Faculty Accolade

November 20, 2002

Little feet hesitantly step to the edge of the doorway. Despite the noise in the room, Marlene Tyrrell senses a child has come to join the group and she turns to welcome him. "Hi. What's your name?" she asks warmly, as she leads him toward a computer. "Do you want to play a game?"
The computer center is one of two at Hope House, a transitional homeless shelter operated by Waco's Compassion Ministries, and the child is one of many who lives there during a given year. Tyrrell, a computer science lecturer since 1992, serves as Baylor's link to Computers for Compassion, a weekly service project she started more than three years ago to help children of homeless adults develop computer skills.
"They will be so far behind their peers in school if they have no access to computers," she says. "This program helps address that."
The facility houses women, children and families who are allowed to stay for up to six months, Tyrrell says. As is common in such shelters, many of Compassion's occupants have been displaced from their homes because of medical bills, abandonment or loss of employment.
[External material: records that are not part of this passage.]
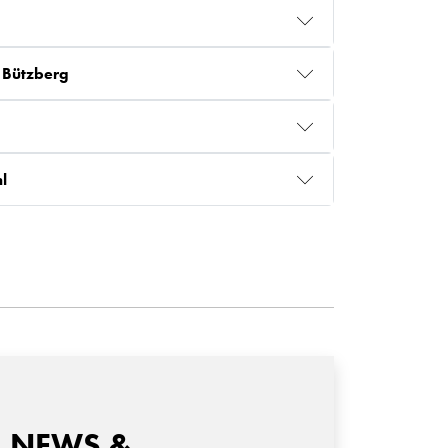
 Bützberg
l
NEWS &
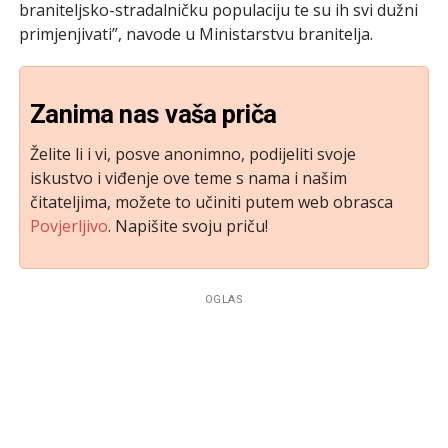
braniteljsko-stradalničku populaciju te su ih svi dužni
primjenjivati”, navode u Ministarstvu branitelja.
Zanima nas vaša priča
Želite li i vi, posve anonimno, podijeliti svoje
iskustvo i viđenje ove teme s nama i našim
čitateljima, možete to učiniti putem web obrasca
Povjerljivo
. Napišite svoju priču!
OGLAS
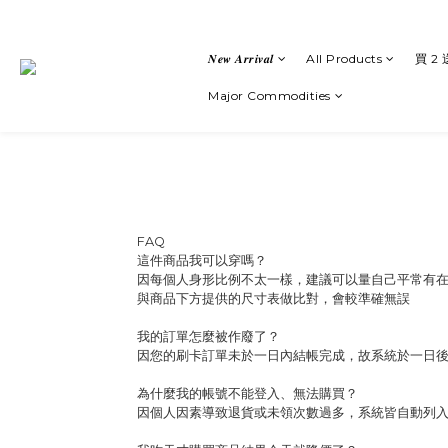
𝑵𝒆𝒘 𝑨𝒓𝒓𝒊𝒗𝒂𝒍
All Products
買 2 
Major Commodities
FAQ
這件商品我可以穿嗎？
因每個人身形比例不太一樣，建議可以量自己平常有
與商品下方提供的尺寸表做比對，會較準確無誤
我的訂單怎麼被作廢了？
因您的刷卡訂單未於一日內結帳完成，故系統於一日
為什麼我的帳號不能登入、無法購買？
因個人因素導致退貨或未領次數過多，系統皆自動列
"You begin to realize how easy it would be for any of us to become homeless," she says. "It gives me a different perspective about the problems I think I'm having."
Every Thursday evening during the semester, Tyrrell and her group of students visit Hope House. On this particular evening, they are in the process of loading educational software on new Dell computers, purchased through a U.S. Housing and Urban Development grant Compassion Ministries received. Many of the student volunteers are computer science majors from one of Tyrrell's classes. Others simply want to spend time with children in need of extra attention.
Accompanying the Baylor students to the shelter allows Tyrrell to see a different side of them from what she sees in the classroom. "Being there every week is such a time commitment, and I think it's pretty exceptional that they do it," she says of the students. "It's not something that I would have done at their age."
Even with a full teaching load and many responsibilities at her church, Tyrrell never misses her weekly visit to Compassion.
"The thing that I enjoy most is getting to know the children. They get so attached to us, and we get so attached to them," Tyrrell says. "There are lots of children who I've fallen in love with."